The agency also approved a revised indication for pembrolizumab (Keytruda, Merck), an anti-PD-1 therapy, to include treatment of patients with locally advanced or metastatic urothelial carcinoma who are ineligible for platinum-containing chemotherapy.
“[Although] the treatment landscape has evolved, an unmet need remains for appropriate patients newly diagnosed with certain types of advanced urothelial carcinoma who are not eligible for platinum-containing chemotherapy,” Scot Ebbinghaus, MD, vice president of clinical research for Merck Research Laboratories, said in a company-issued press release. “We are confident in the role Keytruda will continue to play for these patients, who have few other treatment options, and are working with urgency to advance studies to help more patients living with bladder and other types of cancer.”
Earlier this year, the FDA’s Oncologic Drugs Advisory Committee (ODAC) reviewed indications for several cancer drugs that received accelerated approval but subsequently failed to show clinical benefit in clinical trials.
In April, ODAC voted 5-3 to maintain the accelerated approval of pembrolizumab for the first-line treatment of patients with locally advanced or metastatic urothelial carcinoma who are ineligible for cisplatin-containing chemotherapy. The FDA based that approval, granted in 2017, on an objective response rate of 29% in the KEYNOTE-052 study. In 2018, that indication was restricted to patients whose tumors expressed PD-L1, or for patients who are not eligible for any platinum-containing therapy regardless of PD-L1 status.
The subsequent phase 3 KEYNOTE-361 trial, which evaluated pembrolizumab as monotherapy and in combination with chemotherapy among platinum-eligible patients with advanced or metastatic urothelial carcinoma, failed to confirm clinical benefit in the first-line setting.

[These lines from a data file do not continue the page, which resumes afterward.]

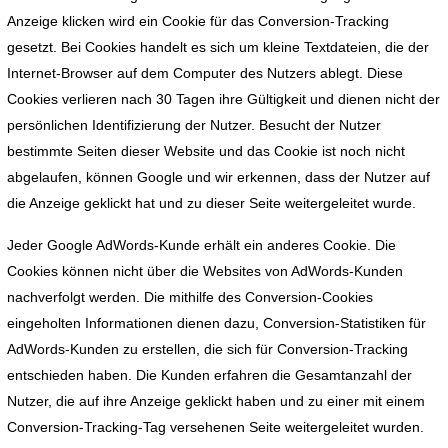
Anzeige klicken wird ein Cookie für das Conversion-Tracking
gesetzt. Bei Cookies handelt es sich um kleine Textdateien, die der
Internet-Browser auf dem Computer des Nutzers ablegt. Diese
Cookies verlieren nach 30 Tagen ihre Gültigkeit und dienen nicht der
persönlichen Identifizierung der Nutzer. Besucht der Nutzer
bestimmte Seiten dieser Website und das Cookie ist noch nicht
abgelaufen, können Google und wir erkennen, dass der Nutzer auf
die Anzeige geklickt hat und zu dieser Seite weitergeleitet wurde.
Jeder Google AdWords-Kunde erhält ein anderes Cookie. Die
Cookies können nicht über die Websites von AdWords-Kunden
nachverfolgt werden. Die mithilfe des Conversion-Cookies
eingeholten Informationen dienen dazu, Conversion-Statistiken für
AdWords-Kunden zu erstellen, die sich für Conversion-Tracking
entschieden haben. Die Kunden erfahren die Gesamtanzahl der
Nutzer, die auf ihre Anzeige geklickt haben und zu einer mit einem
Conversion-Tracking-Tag versehenen Seite weitergeleitet wurden.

In voting to maintain the approval, ODAC panel members noted the lack of therapies that otherwise would be available for patients ineligible for platinum-based chemotherapy.
Pembrolizumab also is approved for other subsets of patients with bladder cancer, as well as certain patients with melanoma, non-small cell lung cancer, head and neck squamous cell carcinoma, lymphoma, microsatellite instability-high or mismatch repair-deficient cancer, hepatocellular carcinoma and renal cell carcinoma, among other cancers.